Rousseau continue:
Qui pourrait deviner la cause de mes larmes et ce qui me passait dans la tête en ce moment? Je me disais: Cet objet dont je dispose est le chef-d'œuvre de la nature et de l'amour; l'esprit, le corps, tout est parfait; elle est aussi bonne et généreuse qu'elle est aimable et belle; les grands, les princes devraient être ses esclaves; les sceptres devraient être à ses pieds. Cependant la voilà, misérable coureuse, livrée au public; un capitaine de vaisseau marchand dispose d'elle, etc.
Sentez-vous que c'est là la première rédaction parfaite d'un des thèmes sur lesquels les romantiques ont vécu: l'attendrissement, volontiers solennel et mystique, sur la courtisane; le respect de la femme déchue, plus touchante et même plus vénérable d'être déchue;—oh! mon Dieu, très bon sentiment, si l'on n'avait tout de même un peu trop abusé de cette substitution du sentiment à la raison. Thème romantique, ai-je dit: cela est si vrai, et la page de Jean-Jacques sur Zulietta était si nouvelle et parut si insensée quand les Confessions furent connues, que La Harpe y vit un des signes les plus probants de la folie de Rousseau.—Thème romantique,—qui dévie dans le récit de, Jean-Jacques, car il s'avise ensuite d'attribuer à quelque défaut physique secret la vile condition où Zulietta est réduite,—mais thème essentiellement romantique dans les lignes que j'ai citées.
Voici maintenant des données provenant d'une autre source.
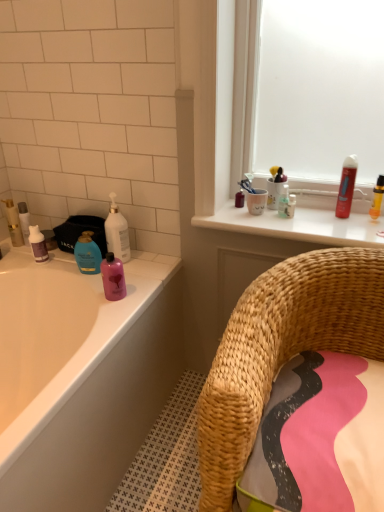 In order to click on vacant area that lies between translucent yellow bottle at upper right, positioned as the first toiletry in right-to-left order, and translucent plastic toothbrush at upper center, which appears as the 4th toiletry when viewed from the left in this screenshot , I will do `click(321, 220)`. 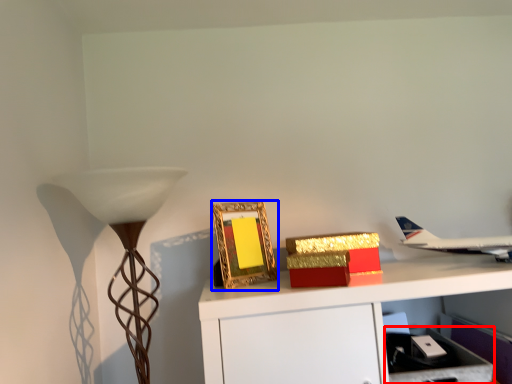 Question: Which point is further to the camera, drawer (highlighted by a red box) or picture frame (highlighted by a blue box)?

Choices:
 (A) drawer
 (B) picture frame

Answer: (B) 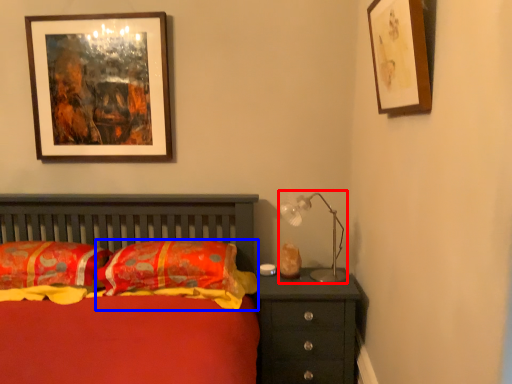 Question: Among these objects, which one is farthest to the camera, table lamp (highlighted by a red box) or pillow (highlighted by a blue box)?

Choices:
 (A) table lamp
 (B) pillow

Answer: (A) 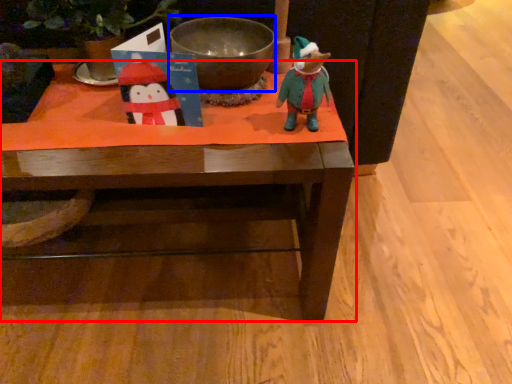 Question: Which object is closer to the camera taking this photo, table (highlighted by a red box) or bowl (highlighted by a blue box)?

Choices:
 (A) table
 (B) bowl

Answer: (A) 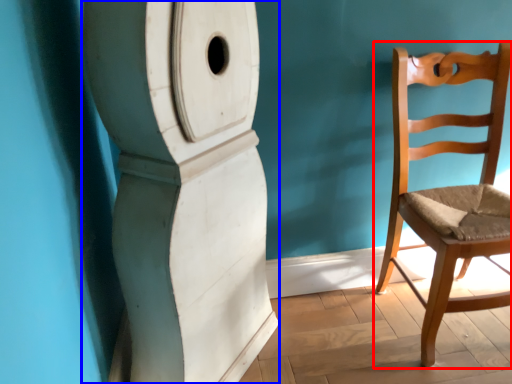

Jean-Jacques près de Zulietta, n'est-ce pas déjà Rolla près du lit de Marion? et ne saisissez-vous pas une ressemblance de sentiment et de ton entre la méditation, encore tempérée, de Jean-Jacques, et les effusions miséricordieuses et effrénées de Rolla:
Ô Chaos éternel, prostituer l'enfance!...
Pauvreté! Pauvreté! c'est toi la courtisane,
C'est toi qui dans ce lit as poussé cet enfant
Que la Grèce eût jeté sur l'autel de Diane!...
Et plus loin:
Jacque était immobile et regardait Marie...
Il se sentait frémir d'un frisson inconnu.
N'était-ce pas sa sœur, cette prostituée?...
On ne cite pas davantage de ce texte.